APRA has released the final amended Prudential Standard APS 111 Capital Adequacy: Measurement of Capital (APS 111), which allows mutually owned ADIs to issue Additional Tier 1 (AT1) and Tier 2 (T2) Capital instruments that will qualify to be included in Common Equity Tier 1 (CET1) Capital provided they meet the requirements in Attachments B, F, J and K of APS 111.

To qualify, the capital instruments must provide for conversion into mutual equity interests (MEI) in the event that the loss absorption or non-viability provisions in these instruments are triggered.

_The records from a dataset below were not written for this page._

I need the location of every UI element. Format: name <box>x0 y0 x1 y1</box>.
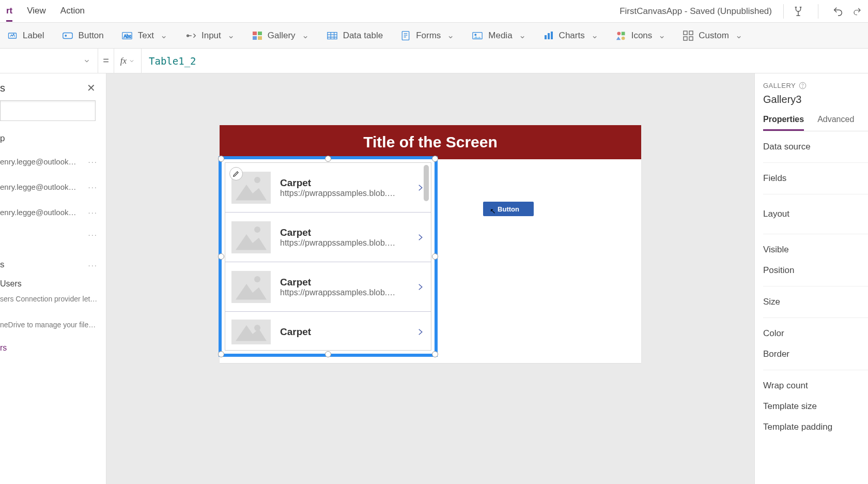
svg-point-17 <box>617 32 621 35</box>
divider <box>818 4 818 19</box>
connector-users-title[interactable]: Users <box>0 275 101 294</box>
gallery-row[interactable]: Carpet https://pwrappssamples.blob.core. <box>225 213 431 262</box>
ribbon-media[interactable]: Media ⌄ <box>472 30 525 41</box>
menu-action[interactable]: Action <box>60 1 85 22</box>
left-panel-search[interactable] <box>0 100 96 121</box>
gallery-item-sub: https://pwrappssamples.blob.core. <box>280 288 399 297</box>
ribbon-text[interactable]: Abc Text ⌄ <box>121 30 167 41</box>
more-icon[interactable]: ··· <box>88 157 98 166</box>
more-icon[interactable]: ··· <box>88 230 98 239</box>
ribbon-custom-text: Custom <box>699 31 729 41</box>
left-data-panel: s ✕ p enry.legge@outlook.com··· enry.leg… <box>0 73 106 484</box>
prop-size[interactable]: Size <box>763 286 868 318</box>
gallery-item-title: Carpet <box>280 277 406 288</box>
gallery-selected[interactable]: Carpet https://pwrappssamples.blob.core.… <box>219 156 438 357</box>
ribbon-input-text: Input <box>202 31 221 41</box>
svg-rect-22 <box>684 37 687 40</box>
more-icon[interactable]: ··· <box>88 208 98 217</box>
ribbon-forms-text: Forms <box>416 31 441 41</box>
gallery-item-sub: https://pwrappssamples.blob.core. <box>280 238 399 248</box>
ribbon-gallery[interactable]: Gallery ⌄ <box>252 30 309 41</box>
gallery-scrollbar[interactable] <box>424 165 429 201</box>
app-checker-icon[interactable] <box>789 2 808 21</box>
ribbon-input[interactable]: Input ⌄ <box>185 30 235 41</box>
gallery-item-title: Carpet <box>280 177 406 189</box>
redo-icon[interactable] <box>853 2 862 21</box>
prop-template-padding[interactable]: Template padding <box>763 417 868 437</box>
gallery-row[interactable]: Carpet https://pwrappssamples.blob.core. <box>225 163 431 213</box>
svg-point-19 <box>622 36 625 40</box>
formula-bar: = fx Table1_2 <box>0 49 868 73</box>
gallery-item-title: Carpet <box>280 227 406 238</box>
chevron-down-icon: ⌄ <box>160 30 167 41</box>
prop-template-size[interactable]: Template size <box>763 396 868 417</box>
more-icon[interactable]: ··· <box>88 183 98 191</box>
pencil-icon[interactable] <box>229 167 243 180</box>
chevron-down-icon: ⌄ <box>591 30 598 41</box>
prop-position[interactable]: Position <box>763 260 868 286</box>
undo-icon[interactable] <box>829 2 847 21</box>
ribbon-icons-text: Icons <box>631 31 653 41</box>
svg-rect-21 <box>689 31 693 35</box>
app-menubar: rt View Action FirstCanvasApp - Saved (U… <box>0 0 868 23</box>
connector-users-sub: sers Connection provider lets you ... <box>0 294 98 312</box>
prop-fields[interactable]: Fields <box>763 163 868 194</box>
formula-input[interactable]: Table1_2 <box>142 49 868 73</box>
app-screen[interactable]: Title of the Screen Button <box>220 125 641 363</box>
list-item[interactable]: enry.legge@outlook.com <box>0 183 78 191</box>
fx-label: fx <box>120 56 127 66</box>
prop-layout[interactable]: Layout <box>763 194 868 234</box>
gallery-item-title: Carpet <box>280 326 406 338</box>
canvas-area[interactable]: Title of the Screen Button <box>106 73 754 484</box>
left-group-1-title: p <box>0 130 101 149</box>
left-group-2-title: s <box>0 260 5 270</box>
chevron-right-icon[interactable] <box>415 280 425 294</box>
prop-data-source[interactable]: Data source <box>763 131 868 163</box>
tab-advanced[interactable]: Advanced <box>817 112 854 131</box>
chevron-right-icon[interactable] <box>415 231 425 244</box>
ribbon-label[interactable]: Label <box>7 31 44 41</box>
image-placeholder-icon <box>231 320 271 344</box>
svg-rect-15 <box>548 33 550 39</box>
ribbon-forms[interactable]: Forms ⌄ <box>400 30 454 41</box>
property-selector[interactable] <box>0 49 98 73</box>
ribbon-button[interactable]: Button <box>62 31 104 41</box>
ribbon-datatable[interactable]: Data table <box>327 31 383 41</box>
chevron-down-icon: ⌄ <box>519 30 526 41</box>
ribbon-text-text: Text <box>138 31 154 41</box>
prop-border[interactable]: Border <box>763 344 868 370</box>
close-icon[interactable]: ✕ <box>87 82 96 94</box>
equals-sign: = <box>98 55 114 67</box>
tab-properties[interactable]: Properties <box>763 112 804 131</box>
list-item[interactable]: enry.legge@outlook.com <box>0 208 78 217</box>
ribbon-custom[interactable]: Custom ⌄ <box>683 30 742 41</box>
ribbon-charts[interactable]: Charts ⌄ <box>544 30 598 41</box>
help-icon[interactable] <box>799 82 807 89</box>
list-item[interactable]: enry.legge@outlook.com <box>0 157 78 166</box>
gallery-row[interactable]: Carpet https://pwrappssamples.blob.core. <box>225 262 431 312</box>
chevron-down-icon: ⌄ <box>658 30 665 41</box>
chevron-down-icon: ⌄ <box>447 30 454 41</box>
chevron-down-icon: ⌄ <box>735 30 742 41</box>
chevron-right-icon[interactable] <box>415 325 425 339</box>
properties-panel: GALLERY Gallery3 Properties Advanced Dat… <box>754 73 868 484</box>
ribbon-label-text: Label <box>23 31 44 41</box>
ribbon-icons[interactable]: Icons ⌄ <box>616 30 666 41</box>
svg-point-2 <box>65 35 66 36</box>
control-name[interactable]: Gallery3 <box>763 94 868 105</box>
left-panel-link[interactable]: rs <box>0 338 101 358</box>
prop-wrap-count[interactable]: Wrap count <box>763 370 868 396</box>
menu-insert[interactable]: rt <box>6 1 12 22</box>
gallery-row[interactable]: Carpet <box>225 312 431 351</box>
menu-view[interactable]: View <box>27 1 46 22</box>
canvas-button[interactable]: Button <box>483 202 534 216</box>
image-placeholder-icon <box>231 271 271 303</box>
control-type-label: GALLERY <box>763 82 868 89</box>
more-icon[interactable]: ··· <box>88 261 98 269</box>
gallery-item-sub: https://pwrappssamples.blob.core. <box>280 189 399 198</box>
prop-visible[interactable]: Visible <box>763 234 868 260</box>
fx-button[interactable]: fx <box>114 49 142 73</box>
left-panel-title: s <box>0 82 5 94</box>
prop-color[interactable]: Color <box>763 318 868 344</box>
svg-rect-1 <box>63 33 72 38</box>
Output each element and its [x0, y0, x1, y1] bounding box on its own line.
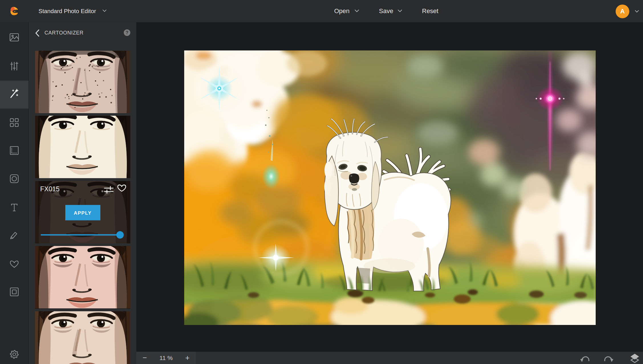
svg-text:APPLY: APPLY — [74, 210, 92, 216]
svg-text:FX015: FX015 — [40, 185, 60, 193]
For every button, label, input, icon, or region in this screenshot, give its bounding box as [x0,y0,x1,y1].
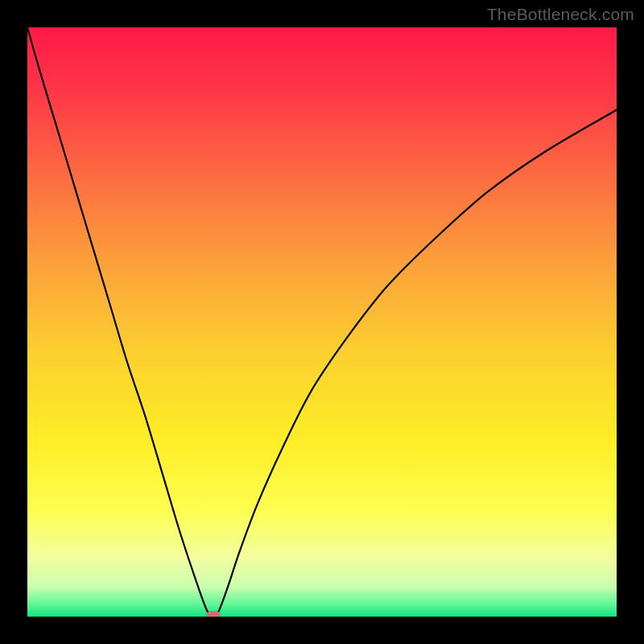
plot-area [27,27,617,617]
watermark-text: TheBottleneck.com [487,5,634,24]
chart-frame: TheBottleneck.com [0,0,644,644]
optimal-point-marker [206,611,221,617]
bottleneck-curve [27,27,617,617]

Conversion into ordinary shares is not possible for mutual ADIs due to their mutual corporate structure.

The direct issue by mutually owned ADIs of CET1 capital instruments other than ordinary shares raises issues associated with the interaction of Basel III requirements, demutualisation provisions in the Corporations Act and the competing needs of potential investors as against existing members of mutually owned ADIs.

The conditions for the qualifying instrument include the requirement for mutual equity interests to provide no voting rights (other than as required under the Corporations Act) and to limit both the claim of mutual equity interest holders on any surplus of a failed mutual ADI and the amounts that can be paid by way of dividends to these holders.

Prior to the issue of any eligible Additional Tier 1 or Tier 2 Capital instrument whose terms provide for conversion to mutual equity interests, the issuer must:
(a) have a constitution that permits the issue of mutual equity interests and the terms of the issue must be consistent with the issuer’s constitution;
(b) have obtained approval from its members, if required by the issuer’s constitution, to the issue of mutual equity interests if the prescribed events occur;
(c) have obtained approval from members, if required by the issuer’s constitution, for the terms of issue of mutual equity interest; and
(d) have obtained any relief considered by the ADI to be necessary under Part 5 of Schedule 4 of the Corporations Act for the issuance of mutual equity interests.

Bright Corporate Law is advising mutual ADI’s on the implication of the changes.